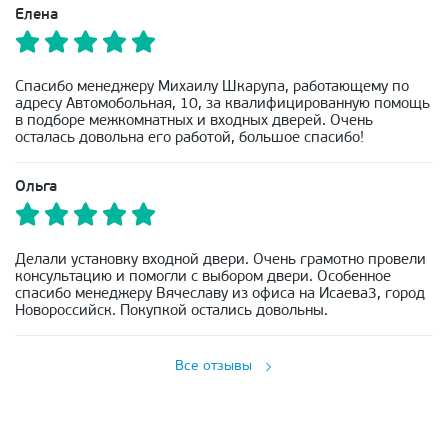
Елена
Спасибо менеджеру Михаилу Шкарупа, работающему по
адресу Автомобольная, 10, за квалифицированную помощь
в подборе межкомнатных и входных дверей. Очень
осталась довольна его работой, большое спасибо!
Ольга
Делали установку входной двери. Очень грамотно провели
консультацию и помогли с выбором двери. Особенное
спасибо менеджеру Вячеславу из офиса на Исаева3, город
Новороссийск. Покупкой остались довольны.
Все отзывы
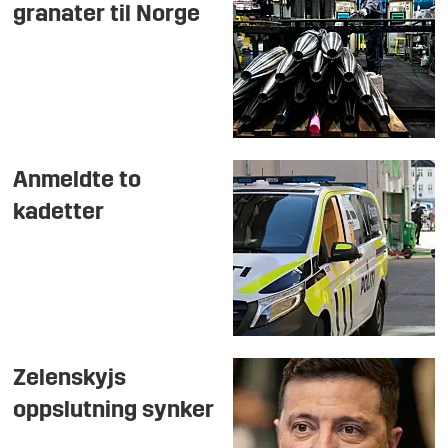
granater til Norge
Anmeldte to
kadetter
Zelenskyjs
oppslutning synker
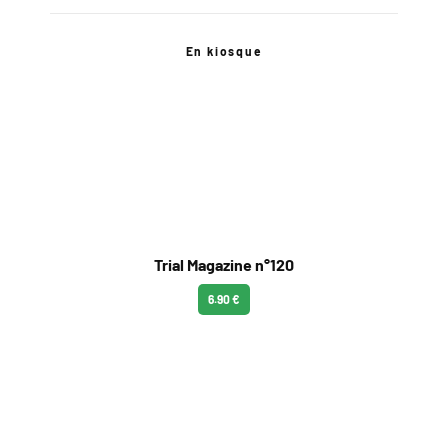
En kiosque
Trial Magazine n°120
6.90 €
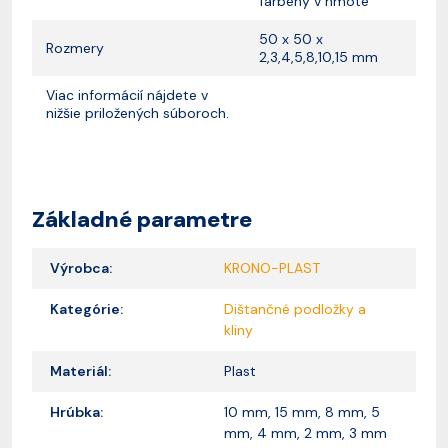
farbený v hmote
50 x 50 x
Rozmery
2,3,4,5,8,10,15 mm
Viac informácií nájdete v
nižšie priložených súboroch.
Základné parametre
Výrobca:
KRONO-PLAST
Kategórie:
Dištančné podložky a
kliny
Materiál:
Plast
Hrúbka:
10 mm, 15 mm, 8 mm, 5
mm, 4 mm, 2 mm, 3 mm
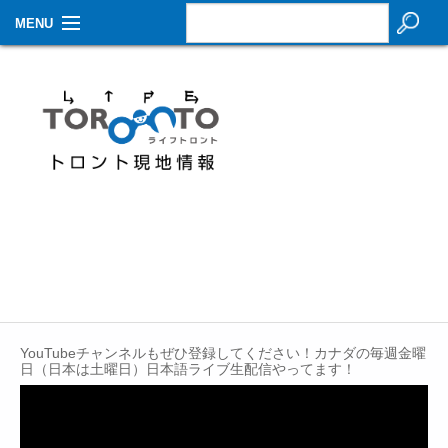
MENU
お知らせ
生活情報
その他
特集
イベントカレンダー
About Us
Contact
YouTubeチャンネルもぜひ登録してください！カナダの毎週金曜
日（日本は土曜日）日本語ライブ生配信やってます！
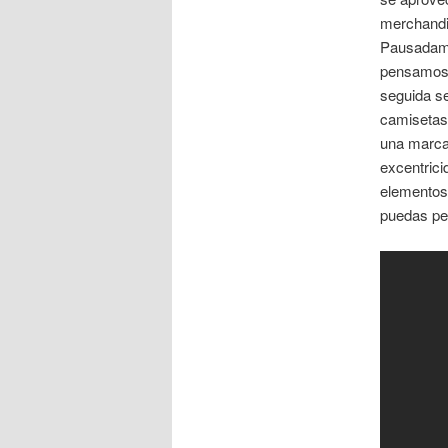
merchandis
Pausadame
pensamos 
seguida s
camisetas
una marca 
excentric
elementos
puedas pe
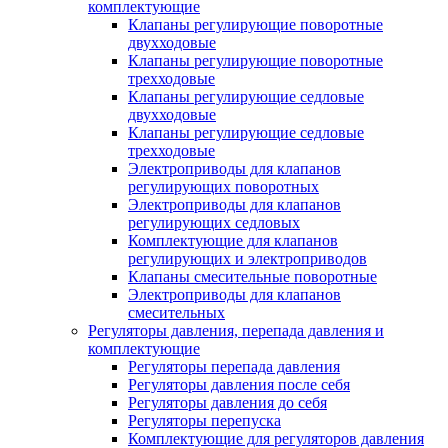
комплектующие
Клапаны регулирующие поворотные
двухходовые
Клапаны регулирующие поворотные
трехходовые
Клапаны регулирующие седловые
двухходовые
Клапаны регулирующие седловые
трехходовые
Электроприводы для клапанов
регулирующих поворотных
Электроприводы для клапанов
регулирующих седловых
Комплектующие для клапанов
регулирующих и электроприводов
Клапаны смесительные поворотные
Электроприводы для клапанов
смесительных
Регуляторы давления, перепада давления и
комплектующие
Регуляторы перепада давления
Регуляторы давления после себя
Регуляторы давления до себя
Регуляторы перепуска
Комплектующие для регуляторов давления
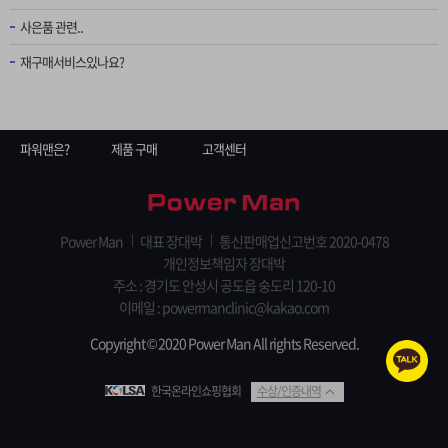
사은품 관련..
재구매서비스있나요?
파워맨은?
제품 구매
고객센터
Power Man
대표 장대박
통신판매업신고번호 2020-0478
개인정보책임자 장대박
주소 : 경기도 안성시 공도읍 숭도리 120-10
이메일 : powermanclinic@kakao.com
Copyright © 2020 Power Man All rights Reserved.
한국온라인쇼핑협회
수상/인증내역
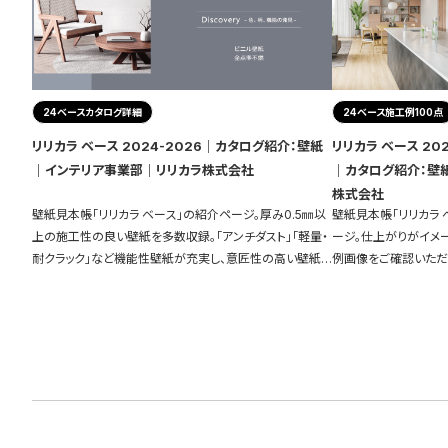
24ベースカタログ詳細
24ベース施工例100点
リリカラ ベース 2024-2026｜カタログ紹介：壁紙
リリカラ ベース 20
｜インテリア事業部｜リリカラ株式会社
｜カタログ紹介：壁
株式会社
壁紙見本帳「リリカラ ベース」の紹介ページ。厚み0.5㎜以
壁紙見本帳「リリカラ 
上の施工性の良い壁紙を多数収録。「アンチダスト」「軽量・
ージ。仕上がりがイメ
耐クラック」など機能性壁紙が充実し、意匠性の高い壁紙も
例画像をご確認いただ
ご用意しています。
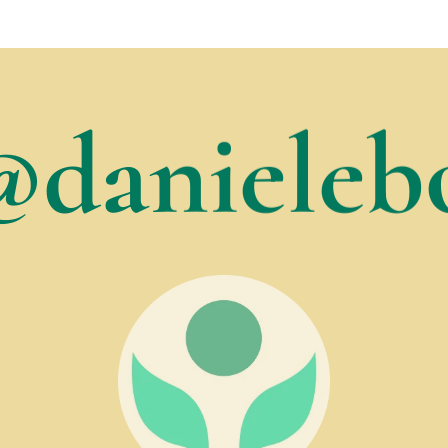
@danielebo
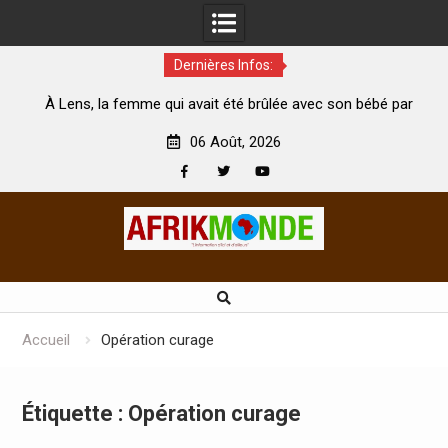
Dernières Infos:
me qui avait été brûlée avec son bébé par
Coopération: Le minis
son mari est morte
Abidjan pour la célébrat
06 Août, 2026
Facebook
Twitter
Youtube
Skip
to
content
Accueil
Opération curage
Étiquette :
Opération curage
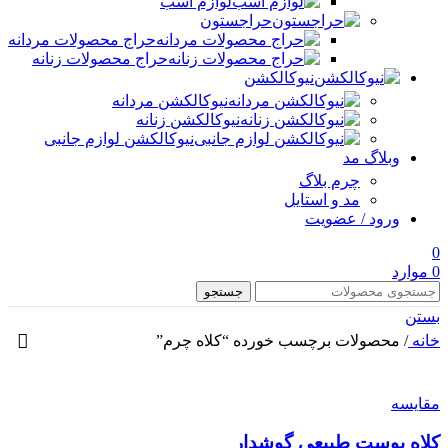
لوازم اسب
حراجستون
حراج محصولات مردانه
حراج محصولات زنانه
نیوکالکشن
نیوکالکشن مردانه
نیوکالکشن زنانه
نیوکالکشن لوازم جانبی
وبلاگ مد
چرم بلاگ
مد و استایل
ورود / عضویت
0
0
موارد
جستجو
بستن
خانه
/
محصولات برچسب خورده “کلاه چرم”
مقایسه
کلاه پوست طبیعی گوشدار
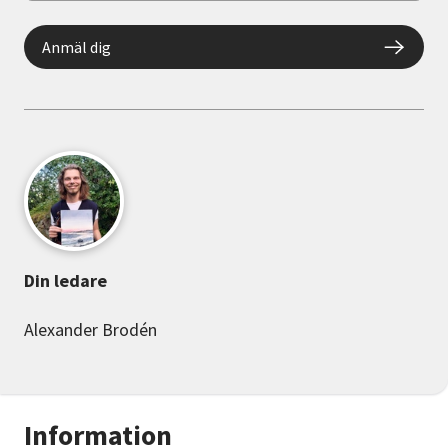
Anmäl dig
Din ledare
Alexander Brodén
Information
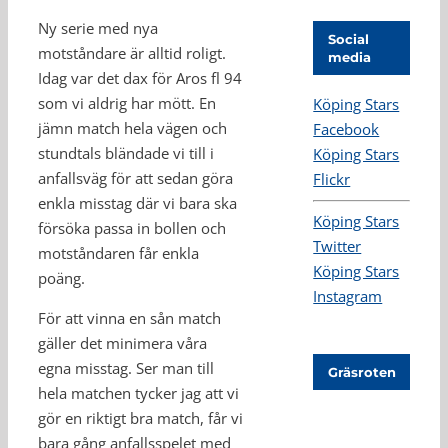
Ny serie med nya
Social
motståndare är alltid roligt.
media
Idag var det dax för Aros fl 94
som vi aldrig har mött. En
Köping Stars
jämn match hela vägen och
Facebook
stundtals bländade vi till i
Köping Stars
anfallsväg för att sedan göra
Flickr
enkla misstag där vi bara ska
Köping Stars
försöka passa in bollen och
Twitter
motståndaren får enkla
Köping Stars
poäng.
Instagram
För att vinna en sån match
gäller det minimera våra
egna misstag. Ser man till
Gräsroten
hela matchen tycker jag att vi
gör en riktigt bra match, får vi
bara gång anfallsspelet med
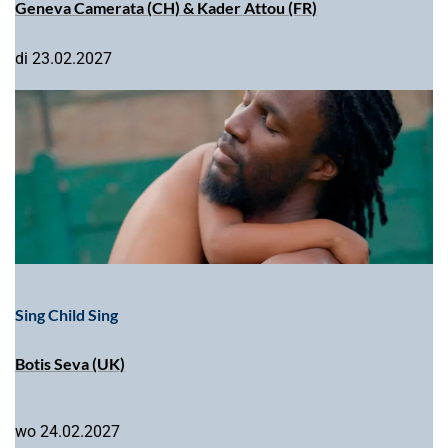
Geneva Camerata (CH) & Kader Attou (FR)
di 23.02.2027
Sing Child Sing
Botis Seva (UK)
wo 24.02.2027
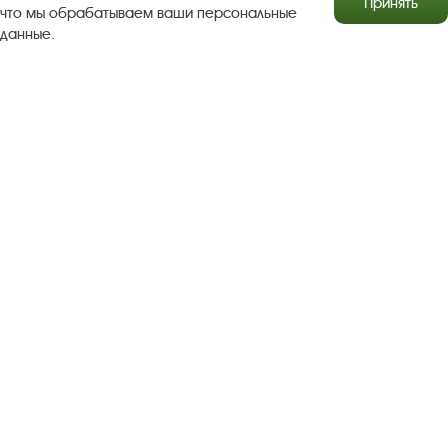
Принять
что мы обрабатываем ваши персональные
данные.
Результаты независимой оценки качества
Бесплатная юридическая помощь
Правила посещения экспозиций и выставок
Copyright © http://www.plyos.org
Плесский государственный
историко-архитектурный и художественный
музей‑заповедник.
Использование и копирование
информации запрещено.
Адрес: Плес, Соборная гора, 1. Тел.: +7 (49339) 4-34-90
Пользовательское соглашение
Политика конфиденциальности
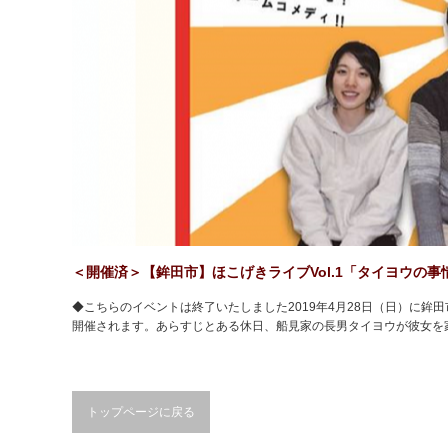
＜開催済＞【鉾田市】ほこげきライブVol.1「タイヨウの事
◆こちらのイベントは終了いたしました2019年4月28日（日）に鉾田
開催されます。あらすじとある休日、船見家の長男タイヨウが彼女を
トップページに戻る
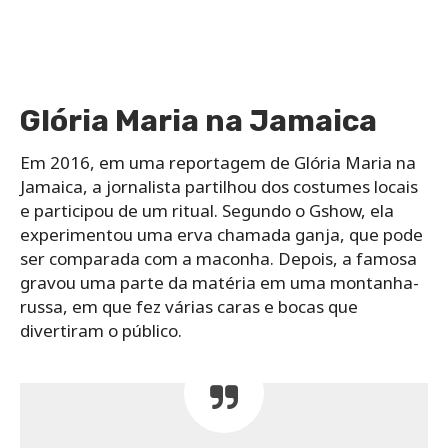
Glória Maria na Jamaica
Em 2016, em uma reportagem de Glória Maria na
Jamaica, a jornalista partilhou dos costumes locais
e participou de um ritual. Segundo o Gshow, ela
experimentou uma erva chamada ganja, que pode
ser comparada com a maconha. Depois, a famosa
gravou uma parte da matéria em uma montanha-
russa, em que fez várias caras e bocas que
divertiram o público.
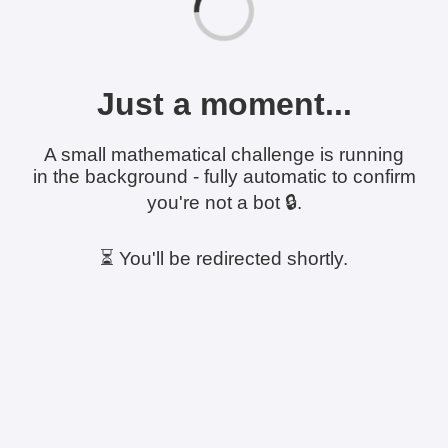
Just a moment...
A small mathematical challenge is running
in the background - fully automatic to confirm
you're not a bot 🔒.
⏳ You'll be redirected shortly.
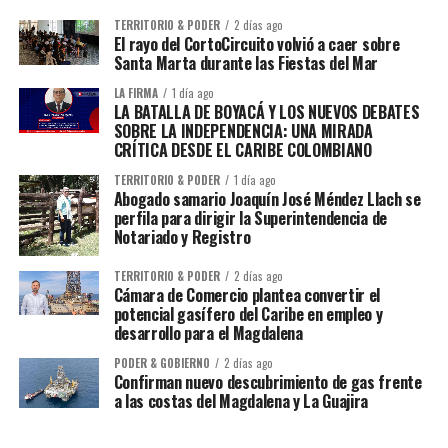
TERRITORIO & PODER
2 días ago
El rayo del CortoCircuito volvió a caer sobre
Santa Marta durante las Fiestas del Mar
LA FIRMA
1 día ago
LA BATALLA DE BOYACÁ Y LOS NUEVOS DEBATES
SOBRE LA INDEPENDENCIA: UNA MIRADA
CRÍTICA DESDE EL CARIBE COLOMBIANO
TERRITORIO & PODER
1 día ago
Abogado samario Joaquín José Méndez Llach se
perfila para dirigir la Superintendencia de
Notariado y Registro
TERRITORIO & PODER
2 días ago
Cámara de Comercio plantea convertir el
potencial gasífero del Caribe en empleo y
desarrollo para el Magdalena
PODER & GOBIERNO
2 días ago
Confirman nuevo descubrimiento de gas frente
a las costas del Magdalena y La Guajira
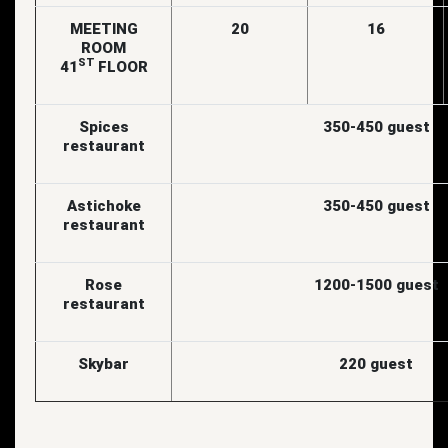
MEETING
20
16
ROOM
ST
41
FLOOR
Spices
350-450 guest
restaurant
Astichoke
350-450 guest
restaurant
Rose
1200-1500 guest
restaurant
Skybar
220 guest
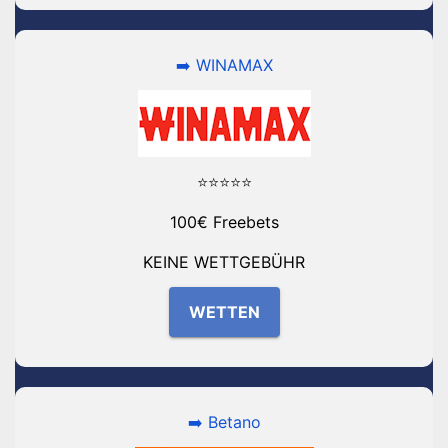
➡️ WINAMAX
⭐⭐⭐⭐⭐
100€ Freebets
KEINE WETTGEBÜHR
WETTEN
➡️ Betano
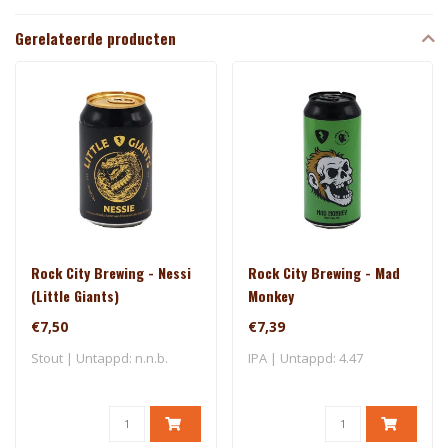
Gerelateerde producten
Rock City Brewing - Nessi
Rock City Brewing - Mad
(Little Giants)
Monkey
€7,50
€7,39
Stout | Untappd: n.n.b.
IPA | Untappd: 4.47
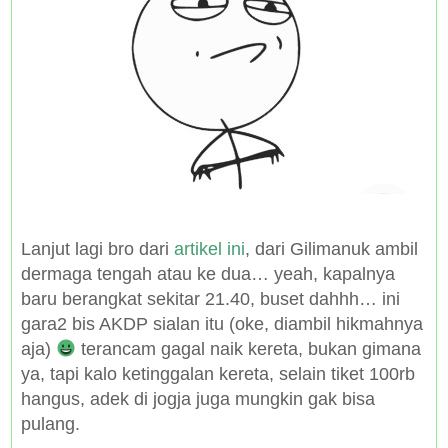
Lanjut lagi bro dari
artikel ini
, dari Gilimanuk ambil
dermaga tengah atau ke dua… yeah, kapalnya
baru berangkat sekitar 21.40, buset dahhh… ini
gara2 bis AKDP sialan itu (oke, diambil hikmahnya
aja)
terancam gagal naik kereta, bukan gimana
ya, tapi kalo ketinggalan kereta, selain tiket 100rb
hangus, adek di jogja juga mungkin gak bisa
pulang.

=-=-=

> EXERCISE GOAL: Omit all images when repeating the data above exactly.

> EXERCISE SOLUTION:
Елена
Спасибо менеджеру Михаилу Шкарупа, работающему по
адресу Автомобольная, 10, за квалифицированную помощь
в подборе межкомнатных и входных дверей. Очень
осталась довольна его работой, большое спасибо!
Ольга
Делали установку входной двери. Очень грамотно провели
консультацию и помогли с выбором двери. Особенное
спасибо менеджеру Вячеславу из офиса на Исаева3, город
Новороссийск. Покупкой остались довольны.
Все отзывы
granater til Norge
Anmeldte to
kadetter
Zelenskyjs
oppslutning synker
En kiosque
Trial Magazine n°120
6.90 €
farbený v hmote
50 x 50 x
Rozmery
2,3,4,5,8,10,15 mm
Viac informácií nájdete v
nižšie priložených súboroch.
Základné parametre
Výrobca:
KRONO-PLAST
Kategórie:
Dištančné podložky a
kliny
Materiál:
Plast
Hrúbka:
10 mm, 15 mm, 8 mm, 5
mm, 4 mm, 2 mm, 3 mm
MENU
お知らせ
生活情報
その他
特集
イベントカレンダー
About Us
Contact
YouTubeチャンネルもぜひ登録してください！カナダの毎週金曜
日（日本は土曜日）日本語ライブ生配信やってます！
merchandis
Pausadame
pensamos 
seguida s
camisetas
una marca 
excentric
elementos
puedas pe
комплектующие
Клапаны регулирующие поворотные
двухходовые
Клапаны регулирующие поворотные
трехходовые
Клапаны регулирующие седловые
двухходовые
Клапаны регулирующие седловые
трехходовые
Электроприводы для клапанов
регулирующих поворотных
Электроприводы для клапанов
регулирующих седловых
Комплектующие для клапанов
регулирующих и электроприводов
Клапаны смесительные поворотные
Электроприводы для клапанов
смесительных
Регуляторы давления, перепада давления и
комплектующие
Регуляторы перепада давления
Регуляторы давления после себя
Регуляторы давления до себя
Регуляторы перепуска
Комплектующие для регуляторов давления
사은품 관련..
재구매서비스있나요?
파워맨은?
제품 구매
고객센터
Power Man
대표 장대박
통신판매업신고번호 2020-0478
개인정보책임자 장대박
주소 : 경기도 안성시 공도읍 숭도리 120-10
이메일 : powermanclinic@kakao.com
Copyright © 2020 Power Man All rights Reserved.
한국온라인쇼핑협회
수상/인증내역
24ベースカタログ詳細
24ベース施工例100点
リリカラ ベース 2024-2026｜カタログ紹介：壁紙
リリカラ ベース 20
｜インテリア事業部｜リリカラ株式会社
｜カタログ紹介：壁
株式会社
壁紙見本帳「リリカラ ベース」の紹介ページ。厚み0.5㎜以
壁紙見本帳「リリカラ 
上の施工性の良い壁紙を多数収録。「アンチダスト」「軽量・
ージ。仕上がりがイメ
耐クラック」など機能性壁紙が充実し、意匠性の高い壁紙も
例画像をご確認いただ
ご用意しています。
@danielebo
Dernières Infos:
me qui avait été brûlée avec son bébé par
Coopération: Le minis
son mari est morte
Abidjan pour la célébrat
06 Août, 2026
Facebook
Twitter
Youtube
Skip
to
content
Accueil
Opération curage
Étiquette :
Opération curage
لوازم اسب
حراجستون
حراج محصولات مردانه
حراج محصولات زنانه
نیوکالکشن
نیوکالکشن مردانه
نیوکالکشن زنانه
نیوکالکشن لوازم جانبی
وبلاگ مد
چرم بلاگ
مد و استایل
ورود / عضویت
0
0
موارد
جستجو
بستن
خانه
/
محصولات برچسب خورده “کلاه چرم”
مقایسه
کلاه پوست طبیعی گوشدار
Anmäl dig
Din ledare
Alexander Brodén
Information
Ny serie med nya
Social
motståndare är alltid roligt.
media
Idag var det dax för Aros fl 94
som vi aldrig har mött. En
Köping Stars
jämn match hela vägen och
Facebook
stundtals bländade vi till i
Köping Stars
anfallsväg för att sedan göra
Flickr
enkla misstag där vi bara ska
Köping Stars
försöka passa in bollen och
Twitter
motståndaren får enkla
Köping Stars
poäng.
Instagram
För att vinna en sån match
gäller det minimera våra
egna misstag. Ser man till
Gräsroten
hela matchen tycker jag att vi
gör en riktigt bra match, får vi
bara gång anfallsspelet med
Geneva Camerata (CH) & Kader Attou (FR)
di 23.02.2027
Sing Child Sing
Botis Seva (UK)
wo 24.02.2027
Принять
что мы обрабатываем ваши персональные
данные.
Результаты независимой оценки качества
Бесплатная юридическая помощь
Правила посещения экспозиций и выставок
Copyright © http://www.plyos.org
Плесский государственный
историко-архитектурный и художественный
музей‑заповедник.
Использование и копирование
информации запрещено.
Адрес: Плес, Соборная гора, 1. Тел.: +7 (49339) 4-34-90
Пользовательское соглашение
Политика конфиденциальности
＜開催済＞【鉾田市】ほこげきライブVol.1「タイヨウの事
◆こちらのイベントは終了いたしました2019年4月28日（日）に鉾田
開催されます。あらすじとある休日、船見家の長男タイヨウが彼女を
トップページに戻る
Glória Maria na Jamaica
Em 2016, em uma reportagem de Glória Maria na
Jamaica, a jornalista partilhou dos costumes locais
e participou de um ritual. Segundo o Gshow, ela
experimentou uma erva chamada ganja, que pode
ser comparada com a maconha. Depois, a famosa
gravou uma parte da matéria em uma montanha-
russa, em que fez várias caras e bocas que
divertiram o público.
Just a moment...
A small mathematical challenge is running
in the background - fully automatic to confirm
you're not a bot 🔒.
⏳ You'll be redirected shortly.
TERRITORIO & PODER
2 días ago
El rayo del CortoCircuito volvió a caer sobre
Santa Marta durante las Fiestas del Mar
LA FIRMA
1 día ago
LA BATALLA DE BOYACÁ Y LOS NUEVOS DEBATES
SOBRE LA INDEPENDENCIA: UNA MIRADA
CRÍTICA DESDE EL CARIBE COLOMBIANO
TERRITORIO & PODER
1 día ago
Abogado samario Joaquín José Méndez Llach se
perfila para dirigir la Superintendencia de
Notariado y Registro
TERRITORIO & PODER
2 días ago
Cámara de Comercio plantea convertir el
potencial gasífero del Caribe en empleo y
desarrollo para el Magdalena
PODER & GOBIERNO
2 días ago
Confirman nuevo descubrimiento de gas frente
a las costas del Magdalena y La Guajira
MEETING
20
16
ROOM
ST
41
FLOOR
Spices
350-450 guest
restaurant
Astichoke
350-450 guest
restaurant
Rose
1200-1500 guest
restaurant
Skybar
220 guest
➡️ WINAMAX
⭐⭐⭐⭐⭐
100€ Freebets
KEINE WETTGEBÜHR
WETTEN
➡️ Betano
Gerelateerde producten
Rock City Brewing - Nessi
Rock City Brewing - Mad
(Little Giants)
Monkey
€7,50
€7,39
Stout | Untappd: n.n.b.
IPA | Untappd: 4.47
Lanjut lagi bro dari
artikel ini
, dari Gilimanuk ambil
dermaga tengah atau ke dua… yeah, kapalnya
baru berangkat sekitar 21.40, buset dahhh… ini
gara2 bis AKDP sialan itu (oke, diambil hikmahnya
aja)
terancam gagal naik kereta, bukan gimana
ya, tapi kalo ketinggalan kereta, selain tiket 100rb
hangus, adek di jogja juga mungkin gak bisa
pulang.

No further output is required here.